* **What to work on**
Your answer must be the full set of records, repeated exactly.

---+---

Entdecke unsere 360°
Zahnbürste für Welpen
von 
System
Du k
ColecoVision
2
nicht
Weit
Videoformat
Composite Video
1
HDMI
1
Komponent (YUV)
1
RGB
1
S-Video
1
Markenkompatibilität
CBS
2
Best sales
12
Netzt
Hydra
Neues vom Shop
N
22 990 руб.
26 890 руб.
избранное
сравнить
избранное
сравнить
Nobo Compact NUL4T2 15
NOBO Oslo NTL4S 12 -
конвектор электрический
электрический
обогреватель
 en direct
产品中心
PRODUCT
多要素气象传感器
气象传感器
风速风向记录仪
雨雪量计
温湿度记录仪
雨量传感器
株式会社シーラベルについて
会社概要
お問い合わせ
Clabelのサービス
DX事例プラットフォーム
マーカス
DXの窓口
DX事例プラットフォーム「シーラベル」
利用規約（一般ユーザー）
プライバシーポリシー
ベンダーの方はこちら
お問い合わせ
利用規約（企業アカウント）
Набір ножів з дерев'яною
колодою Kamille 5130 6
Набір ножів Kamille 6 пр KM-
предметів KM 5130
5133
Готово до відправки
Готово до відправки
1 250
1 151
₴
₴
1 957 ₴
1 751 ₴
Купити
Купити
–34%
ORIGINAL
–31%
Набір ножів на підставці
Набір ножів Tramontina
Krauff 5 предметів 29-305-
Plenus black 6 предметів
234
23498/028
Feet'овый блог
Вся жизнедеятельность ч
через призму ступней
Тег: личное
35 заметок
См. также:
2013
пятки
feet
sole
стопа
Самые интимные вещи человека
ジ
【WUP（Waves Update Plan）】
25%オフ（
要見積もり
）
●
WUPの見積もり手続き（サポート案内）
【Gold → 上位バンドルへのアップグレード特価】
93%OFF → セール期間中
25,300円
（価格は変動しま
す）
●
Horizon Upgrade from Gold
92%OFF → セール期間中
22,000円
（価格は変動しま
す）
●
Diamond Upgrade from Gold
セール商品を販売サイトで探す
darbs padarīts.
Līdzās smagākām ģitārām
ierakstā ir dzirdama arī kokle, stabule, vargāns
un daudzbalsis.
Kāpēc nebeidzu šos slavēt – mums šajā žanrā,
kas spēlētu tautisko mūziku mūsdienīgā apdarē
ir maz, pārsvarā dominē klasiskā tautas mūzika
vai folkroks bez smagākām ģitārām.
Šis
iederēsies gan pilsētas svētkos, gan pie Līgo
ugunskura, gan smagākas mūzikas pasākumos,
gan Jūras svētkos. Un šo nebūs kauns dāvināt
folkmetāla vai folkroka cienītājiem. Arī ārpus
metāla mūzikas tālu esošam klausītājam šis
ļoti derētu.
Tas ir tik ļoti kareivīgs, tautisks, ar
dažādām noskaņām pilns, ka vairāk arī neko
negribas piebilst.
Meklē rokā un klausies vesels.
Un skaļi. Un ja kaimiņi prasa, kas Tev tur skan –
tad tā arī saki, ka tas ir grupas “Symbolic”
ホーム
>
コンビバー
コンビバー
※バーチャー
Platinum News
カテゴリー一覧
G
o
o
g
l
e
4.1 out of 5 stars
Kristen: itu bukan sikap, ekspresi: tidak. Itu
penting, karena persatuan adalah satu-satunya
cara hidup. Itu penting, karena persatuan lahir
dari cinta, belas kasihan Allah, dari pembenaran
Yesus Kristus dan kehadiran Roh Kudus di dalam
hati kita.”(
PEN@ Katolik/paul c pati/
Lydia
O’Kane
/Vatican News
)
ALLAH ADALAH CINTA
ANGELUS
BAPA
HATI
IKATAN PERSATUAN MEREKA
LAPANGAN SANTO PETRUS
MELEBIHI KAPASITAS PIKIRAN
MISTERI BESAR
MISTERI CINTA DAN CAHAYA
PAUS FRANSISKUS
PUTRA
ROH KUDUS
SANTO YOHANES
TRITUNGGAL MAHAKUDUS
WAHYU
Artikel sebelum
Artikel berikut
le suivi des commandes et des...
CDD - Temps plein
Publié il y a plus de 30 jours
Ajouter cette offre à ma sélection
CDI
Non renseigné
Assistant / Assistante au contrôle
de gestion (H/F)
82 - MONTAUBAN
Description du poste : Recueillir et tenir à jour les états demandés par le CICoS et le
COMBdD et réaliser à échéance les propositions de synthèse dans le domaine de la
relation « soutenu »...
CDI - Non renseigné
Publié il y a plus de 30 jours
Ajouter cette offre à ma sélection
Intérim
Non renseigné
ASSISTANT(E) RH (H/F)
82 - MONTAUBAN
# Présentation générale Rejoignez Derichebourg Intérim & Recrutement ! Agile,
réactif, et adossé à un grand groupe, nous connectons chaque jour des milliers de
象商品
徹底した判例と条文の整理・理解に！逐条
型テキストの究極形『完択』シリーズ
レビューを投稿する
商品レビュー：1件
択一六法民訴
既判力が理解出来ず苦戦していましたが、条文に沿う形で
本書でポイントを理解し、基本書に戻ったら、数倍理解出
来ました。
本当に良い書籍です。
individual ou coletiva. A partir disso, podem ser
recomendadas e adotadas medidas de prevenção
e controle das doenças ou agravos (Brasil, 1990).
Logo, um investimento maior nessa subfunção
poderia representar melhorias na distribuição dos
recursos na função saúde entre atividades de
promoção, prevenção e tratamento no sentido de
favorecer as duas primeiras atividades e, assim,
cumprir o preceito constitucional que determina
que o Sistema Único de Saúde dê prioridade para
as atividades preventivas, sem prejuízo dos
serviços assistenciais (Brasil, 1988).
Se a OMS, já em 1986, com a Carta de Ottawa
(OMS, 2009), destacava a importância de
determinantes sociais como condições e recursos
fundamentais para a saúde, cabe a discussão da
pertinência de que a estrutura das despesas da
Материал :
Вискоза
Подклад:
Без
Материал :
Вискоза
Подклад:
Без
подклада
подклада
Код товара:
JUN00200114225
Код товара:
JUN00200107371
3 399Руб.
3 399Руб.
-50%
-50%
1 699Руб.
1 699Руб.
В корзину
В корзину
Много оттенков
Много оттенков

---+---

* **Answer to this task**
Entdecke unsere 360°
Zahnbürste für Welpen
von 
System
Du k
ColecoVision
2
nicht
Weit
Videoformat
Composite Video
1
HDMI
1
Komponent (YUV)
1
RGB
1
S-Video
1
Markenkompatibilität
CBS
2
Best sales
12
Netzt
Hydra
Neues vom Shop
N
22 990 руб.
26 890 руб.
избранное
сравнить
избранное
сравнить
Nobo Compact NUL4T2 15
NOBO Oslo NTL4S 12 -
конвектор электрический
электрический
обогреватель
 en direct
产品中心
PRODUCT
多要素气象传感器
气象传感器
风速风向记录仪
雨雪量计
温湿度记录仪
雨量传感器
株式会社シーラベルについて
会社概要
お問い合わせ
Clabelのサービス
DX事例プラットフォーム
マーカス
DXの窓口
DX事例プラットフォーム「シーラベル」
利用規約（一般ユーザー）
プライバシーポリシー
ベンダーの方はこちら
お問い合わせ
利用規約（企業アカウント）
Набір ножів з дерев'яною
колодою Kamille 5130 6
Набір ножів Kamille 6 пр KM-
предметів KM 5130
5133
Готово до відправки
Готово до відправки
1 250
1 151
₴
₴
1 957 ₴
1 751 ₴
Купити
Купити
–34%
ORIGINAL
–31%
Набір ножів на підставці
Набір ножів Tramontina
Krauff 5 предметів 29-305-
Plenus black 6 предметів
234
23498/028
Feet'овый блог
Вся жизнедеятельность ч
через призму ступней
Тег: личное
35 заметок
См. также:
2013
пятки
feet
sole
стопа
Самые интимные вещи человека
ジ
【WUP（Waves Update Plan）】
25%オフ（
要見積もり
）
●
WUPの見積もり手続き（サポート案内）
【Gold → 上位バンドルへのアップグレード特価】
93%OFF → セール期間中
25,300円
（価格は変動しま
す）
●
Horizon Upgrade from Gold
92%OFF → セール期間中
22,000円
（価格は変動しま
す）
●
Diamond Upgrade from Gold
セール商品を販売サイトで探す
darbs padarīts.
Līdzās smagākām ģitārām
ierakstā ir dzirdama arī kokle, stabule, vargāns
un daudzbalsis.
Kāpēc nebeidzu šos slavēt – mums šajā žanrā,
kas spēlētu tautisko mūziku mūsdienīgā apdarē
ir maz, pārsvarā dominē klasiskā tautas mūzika
vai folkroks bez smagākām ģitārām.
Šis
iederēsies gan pilsētas svētkos, gan pie Līgo
ugunskura, gan smagākas mūzikas pasākumos,
gan Jūras svētkos. Un šo nebūs kauns dāvināt
folkmetāla vai folkroka cienītājiem. Arī ārpus
metāla mūzikas tālu esošam klausītājam šis
ļoti derētu.
Tas ir tik ļoti kareivīgs, tautisks, ar
dažādām noskaņām pilns, ka vairāk arī neko
negribas piebilst.
Meklē rokā un klausies vesels.
Un skaļi. Un ja kaimiņi prasa, kas Tev tur skan –
tad tā arī saki, ka tas ir grupas “Symbolic”
ホーム
>
コンビバー
コンビバー
※バーチャー
Platinum News
カテゴリー一覧
G
o
o
g
l
e
4.1 out of 5 stars
Kristen: itu bukan sikap, ekspresi: tidak. Itu
penting, karena persatuan adalah satu-satunya
cara hidup. Itu penting, karena persatuan lahir
dari cinta, belas kasihan Allah, dari pembenaran
Yesus Kristus dan kehadiran Roh Kudus di dalam
hati kita.”(
PEN@ Katolik/paul c pati/
Lydia
O’Kane
/Vatican News
)
ALLAH ADALAH CINTA
ANGELUS
BAPA
HATI
IKATAN PERSATUAN MEREKA
LAPANGAN SANTO PETRUS
MELEBIHI KAPASITAS PIKIRAN
MISTERI BESAR
MISTERI CINTA DAN CAHAYA
PAUS FRANSISKUS
PUTRA
ROH KUDUS
SANTO YOHANES
TRITUNGGAL MAHAKUDUS
WAHYU
Artikel sebelum
Artikel berikut
le suivi des commandes et des...
CDD - Temps plein
Publié il y a plus de 30 jours
Ajouter cette offre à ma sélection
CDI
Non renseigné
Assistant / Assistante au contrôle
de gestion (H/F)
82 - MONTAUBAN
Description du poste : Recueillir et tenir à jour les états demandés par le CICoS et le
COMBdD et réaliser à échéance les propositions de synthèse dans le domaine de la
relation « soutenu »...
CDI - Non renseigné
Publié il y a plus de 30 jours
Ajouter cette offre à ma sélection
Intérim
Non renseigné
ASSISTANT(E) RH (H/F)
82 - MONTAUBAN
# Présentation générale Rejoignez Derichebourg Intérim & Recrutement ! Agile,
réactif, et adossé à un grand groupe, nous connectons chaque jour des milliers de
象商品
徹底した判例と条文の整理・理解に！逐条
型テキストの究極形『完択』シリーズ
レビューを投稿する
商品レビュー：1件
択一六法民訴
既判力が理解出来ず苦戦していましたが、条文に沿う形で
本書でポイントを理解し、基本書に戻ったら、数倍理解出
来ました。
本当に良い書籍です。
individual ou coletiva. A partir disso, podem ser
recomendadas e adotadas medidas de prevenção
e controle das doenças ou agravos (Brasil, 1990).
Logo, um investimento maior nessa subfunção
poderia representar melhorias na distribuição dos
recursos na função saúde entre atividades de
promoção, prevenção e tratamento no sentido de
favorecer as duas primeiras atividades e, assim,
cumprir o preceito constitucional que determina
que o Sistema Único de Saúde dê prioridade para
as atividades preventivas, sem prejuízo dos
serviços assistenciais (Brasil, 1988).
Se a OMS, já em 1986, com a Carta de Ottawa
(OMS, 2009), destacava a importância de
determinantes sociais como condições e recursos
fundamentais para a saúde, cabe a discussão da
pertinência de que a estrutura das despesas da
Материал :
Вискоза
Подклад:
Без
Материал :
Вискоза
Подклад:
Без
подклада
подклада
Код товара:
JUN00200114225
Код товара:
JUN00200107371
3 399Руб.
3 399Руб.
-50%
-50%
1 699Руб.
1 699Руб.
В корзину
В корзину
Много оттенков
Много оттенков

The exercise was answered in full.